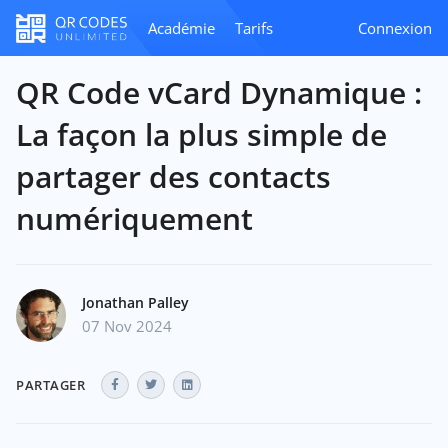
Académie
Tarifs
Connexion
QR Code vCard Dynamique :
La façon la plus simple de
partager des contacts
numériquement
Jonathan Palley
07 Nov 2024
PARTAGER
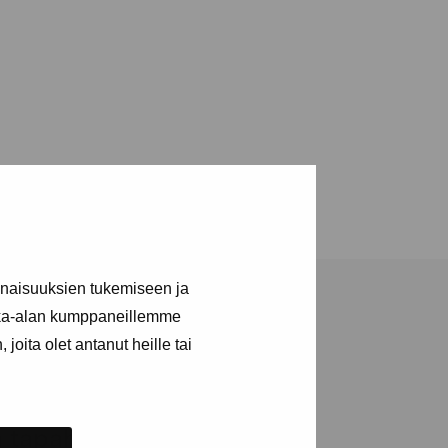
inaisuuksien tukemiseen ja
kka-alan kumppaneillemme
joita olet antanut heille tai
ja tapahtumista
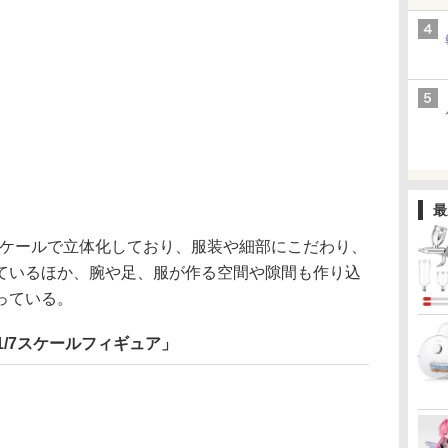
最
スケールで立体化しており、服装や細部にこだわり、
ているほか、腕や足、服が作る空間や隙間も作り込
っている。
1/7スケールフィギュア」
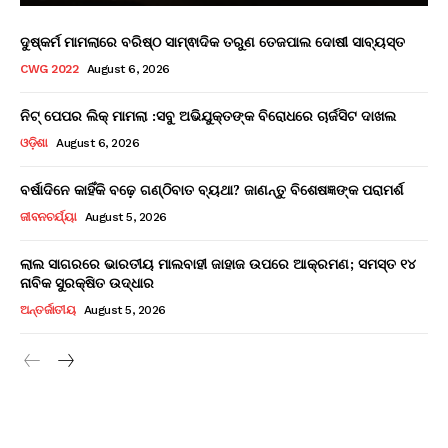
ଦୁଷ୍କର୍ମ ମାମଲାରେ ବରିଷ୍ଠ ସାମ୍ଵାଦିକ ତରୁଣ ତେଜପାଲ ଦୋଷୀ ସାବ୍ୟସ୍ତ
CWG 2022
August 6, 2026
ନିଟ୍ ପେପର ଲିକ୍ ମାମଲା :ସବୁ ଅଭିଯୁକ୍ତଙ୍କ ବିରୋଧରେ ଚାର୍ଜସିଟ ଦାଖଲ
ଓଡ଼ିଶା
August 6, 2026
ବର୍ଷାଦିନେ କାହିଁକି ବଢ଼େ ଗଣ୍ଠିବାତ ବ୍ୟଥା? ଜାଣନ୍ତୁ ବିଶେଷଜ୍ଞଙ୍କ ପରାମର୍ଶ
ଜୀବନଚର୍ଯ୍ୟା
August 5, 2026
ଲାଲ ସାଗରରେ ଭାରତୀୟ ମାଲବାହୀ ଜାହାଜ ଉପରେ ଆକ୍ରମଣ; ସମସ୍ତ ୧୪
ନାବିକ ସୁରକ୍ଷିତ ଉଦ୍ଧାର
ଅନ୍ତର୍ଜାତୀୟ
August 5, 2026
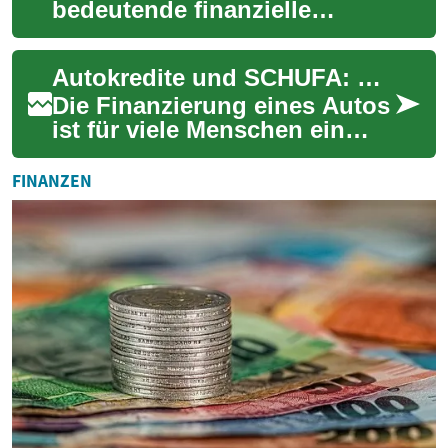
bedeutende finanzielle
Entscheidung, die sorgfältige
Planung und Recherche
Autokredite und SCHUFA: Wie Sie trotz negativer Einträge ein Auto finanzieren können
erfordert. Mit den r...
Die Finanzierung eines Autos
ist für viele Menschen ein
wichtiger Schritt zur
Mobilität. Doch was tun,
FINANZEN
wenn die SCHUF...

* Problem details
The first line of the listing through the line with "ଲାଲ ସାଗରରେ ଭାରତୀୟ": repeat exactly that span and nothing more, skipping pictures.

* Answer to this task
Académie
Tarifs
Connexion
QR Code vCard Dynamique :
La façon la plus simple de
partager des contacts
numériquement
Jonathan Palley
07 Nov 2024
PARTAGER
inaisuuksien tukemiseen ja
kka-alan kumppaneillemme
joita olet antanut heille tai
ja tapahtumista
最
スケールで立体化しており、服装や細部にこだわり、
ているほか、腕や足、服が作る空間や隙間も作り込
っている。
1/7スケールフィギュア」
ଦୁଷ୍କର୍ମ ମାମଲାରେ ବରିଷ୍ଠ ସାମ୍ଵାଦିକ ତରୁଣ ତେଜପାଲ ଦୋଷୀ ସାବ୍ୟସ୍ତ
CWG 2022
August 6, 2026
ନିଟ୍ ପେପର ଲିକ୍ ମାମଲା :ସବୁ ଅଭିଯୁକ୍ତଙ୍କ ବିରୋଧରେ ଚାର୍ଜସିଟ ଦାଖଲ
ଓଡ଼ିଶା
August 6, 2026
ବର୍ଷାଦିନେ କାହିଁକି ବଢ଼େ ଗଣ୍ଠିବାତ ବ୍ୟଥା? ଜାଣନ୍ତୁ ବିଶେଷଜ୍ଞଙ୍କ ପରାମର୍ଶ
ଜୀବନଚର୍ଯ୍ୟା
August 5, 2026
ଲାଲ ସାଗରରେ ଭାରତୀୟ ମାଲବାହୀ ଜାହାଜ ଉପରେ ଆକ୍ରମଣ; ସମସ୍ତ ୧୪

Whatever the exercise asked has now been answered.